Once again, the test function is a random number and therefore its mean is well defined. The numerator in eqn. 2 is the mean of the test function conditional on the distance h of two trees. The denominator removes scale effects given by marks of different order and norms the marks correlation function. This ensures the possibility to compare mark correlation functions based on different marks.

Obviously, if the marks are uncorrelated we obtain kf (h) = 1 because the numerator in eqn. 2 is not depending on the distance of the two considered trees.

Now, from an ecological point of view it is of great importance to connect values of the mark correlation function with interaction effects like attraction, avoidance behaviour or inhibition of trees.
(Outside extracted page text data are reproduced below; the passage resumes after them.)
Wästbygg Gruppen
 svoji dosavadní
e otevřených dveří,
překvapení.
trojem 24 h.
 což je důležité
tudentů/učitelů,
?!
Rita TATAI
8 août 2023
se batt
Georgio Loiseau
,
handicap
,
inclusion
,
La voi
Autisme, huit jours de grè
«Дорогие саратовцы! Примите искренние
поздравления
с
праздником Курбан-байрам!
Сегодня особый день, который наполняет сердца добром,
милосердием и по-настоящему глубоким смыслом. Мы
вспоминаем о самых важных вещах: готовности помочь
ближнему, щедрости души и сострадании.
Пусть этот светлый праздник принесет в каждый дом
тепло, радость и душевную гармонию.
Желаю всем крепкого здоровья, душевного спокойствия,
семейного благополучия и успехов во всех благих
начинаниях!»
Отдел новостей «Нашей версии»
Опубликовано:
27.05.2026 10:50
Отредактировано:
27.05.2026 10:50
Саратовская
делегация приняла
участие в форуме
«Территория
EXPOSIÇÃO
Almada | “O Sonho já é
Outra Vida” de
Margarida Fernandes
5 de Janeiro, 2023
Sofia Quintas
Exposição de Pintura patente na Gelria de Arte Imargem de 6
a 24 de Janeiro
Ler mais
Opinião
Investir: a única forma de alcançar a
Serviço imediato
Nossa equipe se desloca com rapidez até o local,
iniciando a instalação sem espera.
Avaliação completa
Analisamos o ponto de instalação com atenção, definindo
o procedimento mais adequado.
Negative correlation standing for inhibition and suppression with respect to the classical correlation coefficient is indicated by kf (h) < 1. For example, think about the following situation: at distance h there are some pairs of trees of a species, and we are interested in the mark tree height. If each pair of trees consists of a high tree (large mark) and a low tree (small mark) then negative correlation between the marks with respect to the mark correlation function is given. Analogously to the correlation coefficient the higher values of the first tree go along with the lower values of the second tree and vice versa, but negative correlation is now indicated by kf (h) < 1. In contrast to this, positive correlation or attraction is given by kf (h) > 1.

Frequently, the marks are positive numbers (tree height, dbh, etc.).

In this case the test function f(mi , mj ) = mi · mj always leads to positive values of the mark correlation function. Therefore, it is not possible to interpret values of the mark correlation function directly as correlation coefficients. But the criteria for positive and negative correlation are given above. Therefore, choosing the test function f(mi , mj ) = mi · mj leads to an easy identification of the type of correlation. Fig. 2 shows three mark correlation functions corresponding to these three types of correlation (independence, positive and negative correlation).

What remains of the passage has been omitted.